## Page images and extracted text
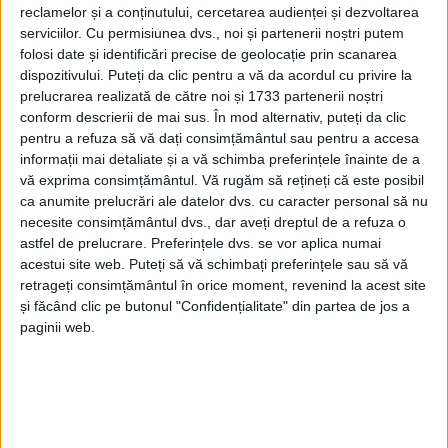
reclamelor și a conținutului, cercetarea audienței și dezvoltarea
serviciilor.
Cu permisiunea dvs., noi și partenerii noștri putem
folosi date și identificări precise de geolocație prin scanarea
dispozitivului. Puteți da clic pentru a vă da acordul cu privire la
prelucrarea realizată de către noi și 1733 partenerii noștri
conform descrierii de mai sus. În mod alternativ, puteți da clic
pentru a refuza să vă dați consimțământul sau pentru a accesa
informații mai detaliate și a vă schimba preferințele înainte de a
vă exprima consimțământul.
Vă rugăm să rețineți că este posibil
ca anumite prelucrări ale datelor dvs. cu caracter personal să nu
necesite consimțământul dvs., dar aveți dreptul de a refuza o
O
reșițeancă
a reclamat polițiștilor din municipiu,
astfel de prelucrare. Preferințele dvs. se vor aplica numai
acestui site web. Puteți să vă schimbați preferințele sau să vă
miercuri, în jurul prânzului, faptul că apartamentul
retrageți consimțământul în orice moment, revenind la acest site
mătușii sale a fost spart și că este posibil să fi fost
și făcând clic pe butonul "Confidențialitate" din partea de jos a
paginii web.
sustrase bunuri din interior.
„Echipa operativă din cadrul
Poliției Municipiului
Reșița
s-a deplasat la fața locului, stabilind că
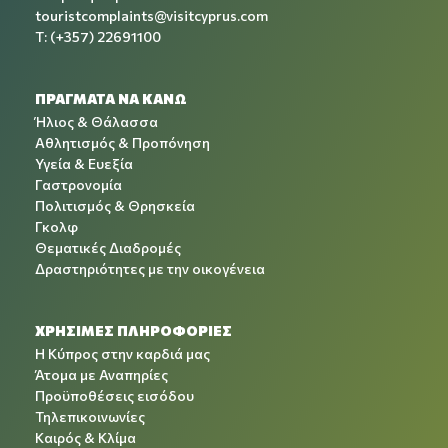
touristcomplaints@visitcyprus.com
T: (+357) 22691100
ΠΡΑΓΜΑΤΑ ΝΑ ΚΑΝΩ
Ήλιος & Θάλασσα
Αθλητισμός & Προπόνηση
Υγεία & Ευεξία
Γαστρονομία
Πολιτισμός & Θρησκεία
Γκολφ
Θεματικές Διαδρομές
Δραστηριότητες με την οικογένεια
ΧΡΉΣΙΜΕΣ ΠΛΗΡΟΦΟΡΊΕΣ
Η Κύπρος στην καρδιά μας
Άτομα με Αναπηρίες
Προϋποθέσεις εισόδου
Τηλεπικοινωνίες
Καιρός & Κλίμα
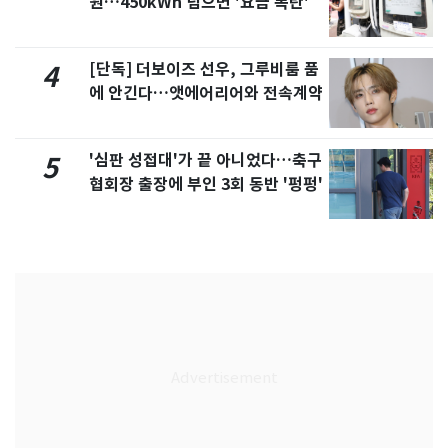
원…450kWh 넘으면 '요금 폭탄'
[단독] 더보이즈 선우, 그루비룸 품
4
에 안긴다…앳에어리어와 전속계약
'심판 성접대'가 끝 아니었다…축구
5
협회장 출장에 부인 3회 동반 '펑펑'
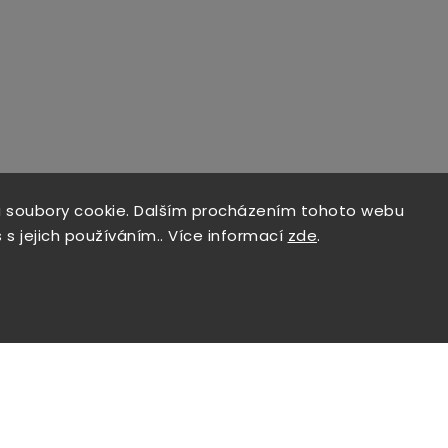
 soubory cookie. Dalším procházením tohoto webu
 s jejich používáním.. Více informací
zde
.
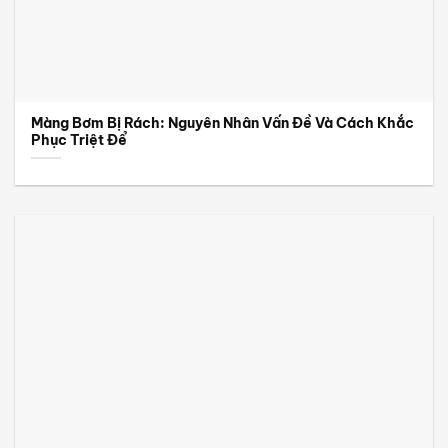
Màng Bơm Bị Rách: Nguyên Nhân Vấn Đề Và Cách Khắc
Phục Triệt Để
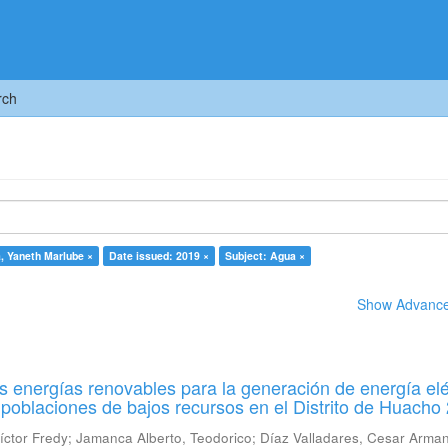
rch
, Yaneth Marlube ×
Date issued: 2019 ×
Subject: Agua ×
Show Advanced
las energías renovables para la generación de energía elé
 poblaciones de bajos recursos en el Distrito de Huacho
íctor Fredy
;
Jamanca Alberto, Teodorico
;
Díaz Valladares, Cesar Arma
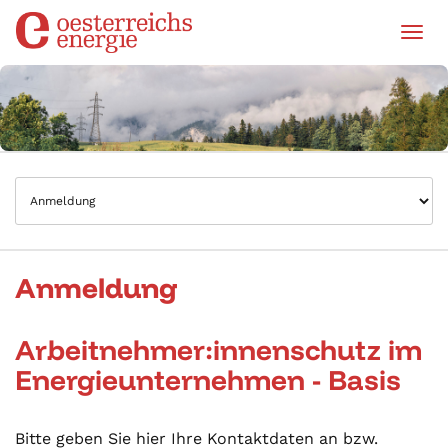
Tog
Anmeldung
Arbeitnehmer:innenschutz im
Energieunternehmen - Basis
Bitte geben Sie hier Ihre Kontaktdaten an bzw.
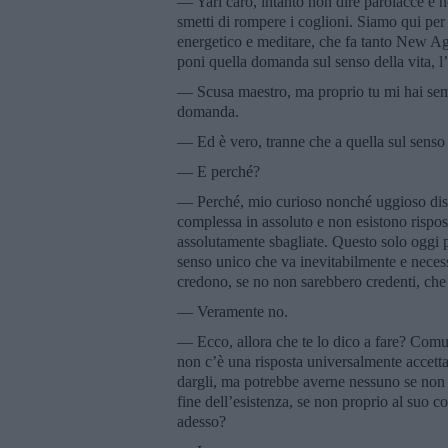
— Yari caro, intanto non dire parolacce e n
smetti di rompere i coglioni. Siamo qui pe
energetico e meditare, che fa tanto New Ag
poni quella domanda sul senso della vita, l
— Scusa maestro, ma proprio tu mi hai sem
domanda.
— Ed è vero, tranne che a quella sul senso 
— E perché?
— Perché, mio curioso nonché uggioso dis
complessa in assoluto e non esistono rispo
assolutamente sbagliate. Questo solo oggi po
senso unico che va inevitabilmente e neces
credono, se no non sarebbero credenti, che c
— Veramente no.
— Ecco, allora che te lo dico a fare? Comun
non c’è una risposta universalmente accettab
dargli, ma potrebbe averne nessuno se non ci
fine dell’esistenza, se non proprio al suo
adesso?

## Work task
The response must hold only the lines above from the line with "parolacce e n" through the line with "assolutamente sbagliate. Questo solo oggi po", each copied exactly, both ends kept.

## Exercise output
— Yari caro, intanto non dire parolacce e n
smetti di rompere i coglioni. Siamo qui pe
energetico e meditare, che fa tanto New Ag
poni quella domanda sul senso della vita, l
— Scusa maestro, ma proprio tu mi hai sem
domanda.
— Ed è vero, tranne che a quella sul senso 
— E perché?
— Perché, mio curioso nonché uggioso dis
complessa in assoluto e non esistono rispo
assolutamente sbagliate. Questo solo oggi po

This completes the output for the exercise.